- INPUT MATERIAL -
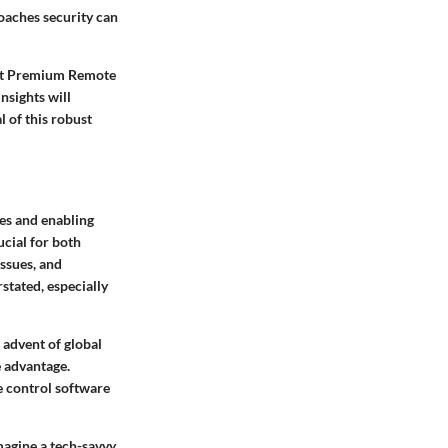
aches security can
vast Premium Remote
nsights will
 of this robust
es and enabling
ucial for both
ssues, and
stated, especially
 advent of global
e advantage.
 control software
Imagine a tech-savvy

- PROBLEM TO SOLVE -
Pictures in the records should not appear in your copy, but everything else must be transcribed exactly.

- EXERCISE SOLUTION -
aches security can
vast Premium Remote
nsights will
 of this robust
es and enabling
ucial for both
ssues, and
stated, especially
 advent of global
e advantage.
 control software
Imagine a tech-savvy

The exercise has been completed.